Как, однако, он неловко, несмело выступает среди блестящей обстановки воеводских покоев. Но это, может быть, лев, выступающий из клетки, – неразмявшийся, не выправивший стальных мускулов, не видящий еще жертвы, на которую он бросится…

Хозяин представляет ему наиболее знатных гостей. Пришлец приветствует их кратко, угловато, но царственно с диким, московским царственным величием… Шея его не гнется, а холодные, как московские льды, глаза, глубоко забираясь в душу, заставляют кланяться ему, робеть перед ним, когда он сам, кажется, робеет, но только – дико, по-львиному…

Да, это он… Эта угловатая голова необычно сделана – этот угловатый череп выкован по форме короны – тут должна крепко сидеть корона!

Это – московский царевич Димитрий, сын страшного мстителя татарам, покорителя Казанского и Астраханского царств сын царя Ивана Грозного, чудесно спасшийся от ножей убийц.

Мнишек сажает царевича на почетное место. По правую сторону его помещается князь Вишневецкий, по левую – прелестнейшее существо, с черными, как вороново крыло, роскошными волосами, с черными, как вороненая сталь, и подчас холодными, как эта сталь, подчас жаркими, бросающими в озноб глазами. Это дочь воеводы, Марина, сестра той, которая сидит рядом с князем Вишневецким, своим мужем, сестра хорошенькой Урсулы. Марина старше Урсулы: но младшая сестра опередила старшую замужеством, потому… да потому, что Урсула – не Марина. Марина не удовольствовалась бы Вишневецким. Марина не из таких девушек, конечная цель стремлений которых замужество: хоть черт – да муж, хоть скот – да супружеское ложе дает. Хорошенькая головка Марины не о том помышляла. Иные образы, иные видения окутывали ее детство, отрочество, молодость.
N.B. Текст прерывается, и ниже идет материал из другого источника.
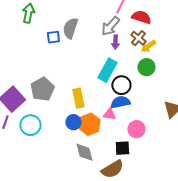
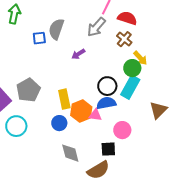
purple arrow: (115, 42) -> (78, 54), moved, turned 56
yellow arrow: (148, 46) -> (140, 58), moved, turned -98
cyan rectangle: (107, 70) -> (130, 87), moved
orange hexagon: (89, 124) -> (81, 111), moved

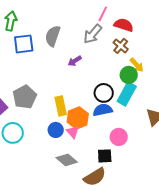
blue square: (39, 38) -> (24, 44), moved, size x1.5
pink triangle: (95, 115) -> (73, 132), moved, turned 40
gray diamond: (70, 153) -> (67, 160), turned -35

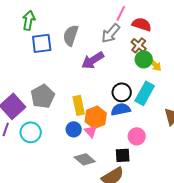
purple arrow: (75, 61) -> (93, 60), size x1.6
green circle: (129, 75) -> (144, 59), moved

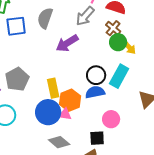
blue circle: (74, 129) -> (48, 112), size x1.6
pink triangle: (91, 131) -> (65, 114), turned -40

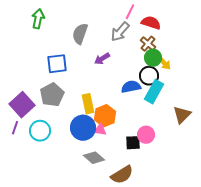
blue square: (16, 26) -> (57, 64), moved
purple arrow: (67, 43) -> (102, 59), size x0.7
black circle: (96, 75) -> (149, 76), moved
blue semicircle: (95, 92) -> (131, 87), moved
black square: (97, 138) -> (133, 143), moved

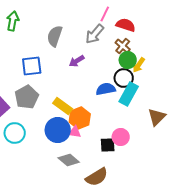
yellow arrow: (164, 63) -> (139, 65), turned 77
yellow rectangle: (88, 104) -> (63, 106), turned -42

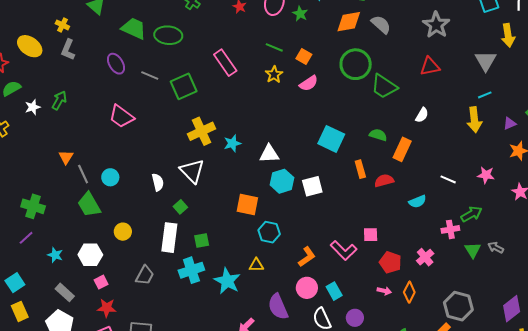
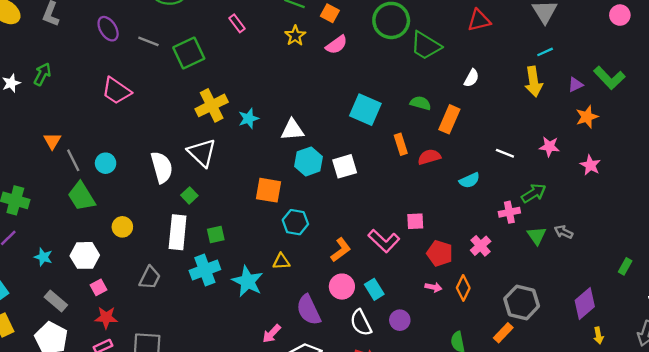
pink rectangle: (225, 63) -> (237, 23), size x0.6
white semicircle: (158, 182) -> (162, 167), size x1.5

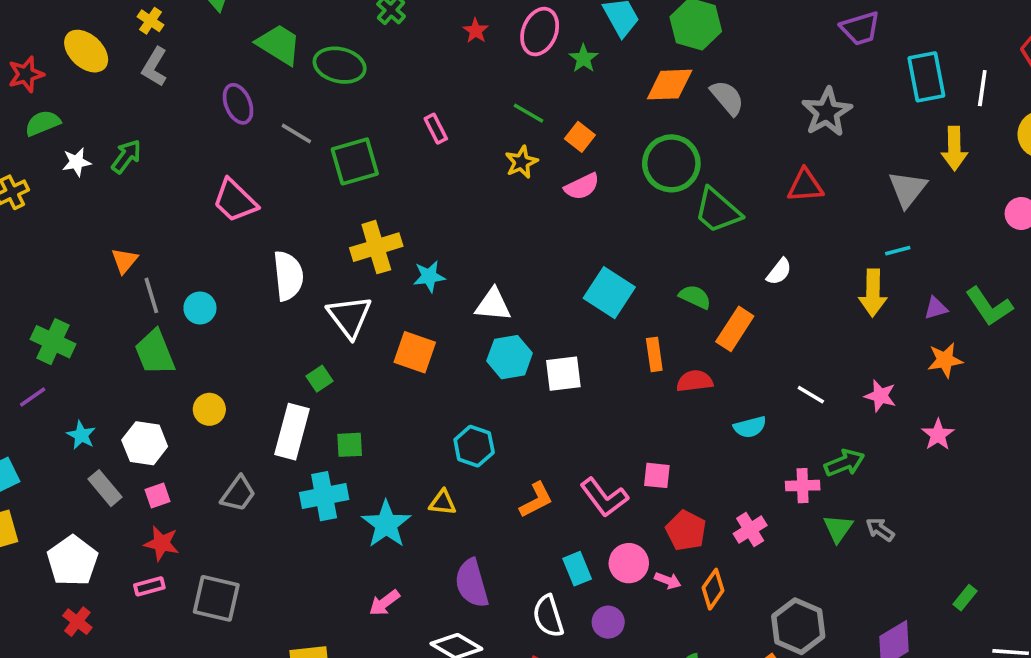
white semicircle: (162, 167) -> (288, 276), moved
orange square: (269, 190) -> (415, 352), moved
pink circle: (342, 287) -> (629, 563), moved
gray rectangle: (56, 301) -> (105, 488), moved
pink arrow: (272, 334) -> (384, 603), moved

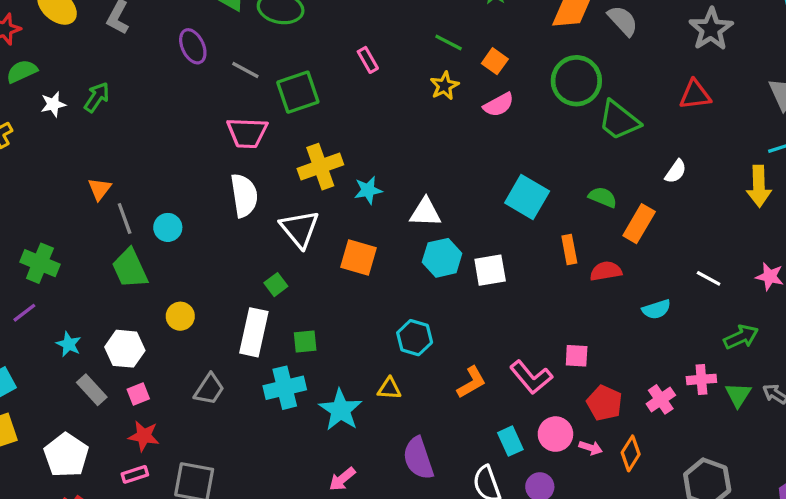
pink trapezoid: (235, 201) -> (247, 133), moved, turned -39
pink cross: (803, 486) -> (701, 379), moved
Идеалы недосягаемые, картины невиданные носились в этих чудных видениях над задумчивою головкою девочки.

Словно и теперь на мгновение посетили ее эти видения. Мысли и взоры ее унеслись куда-то… зрачки ее больших прелестных глаз расширены…

Да, она унеслась далеко – в детство свое, в отрочество, в сферу своих видений… «Они исполняются… – что-то шепчет внутри нее. – Ох, страшно до ужаса стоять на такой высоте… на миллионах голов… выше царств… и спасти эти миллионы… ох, страшно, страшно!..»

Еще маленькими девочками обе сестры, и Урсула и Марина, были так непохожи одна на другую. Нарядненькая, разодетая, завитая Урсула охорашивается перед зеркалом, напевает веселые песенки, мечтает о том, как она в воскресенье, в костеле, поразит своего вздыхателя новым бантом в волосах…

– Ах, Марыню, посмотри – идет ли ко мне этот пунцовый бант?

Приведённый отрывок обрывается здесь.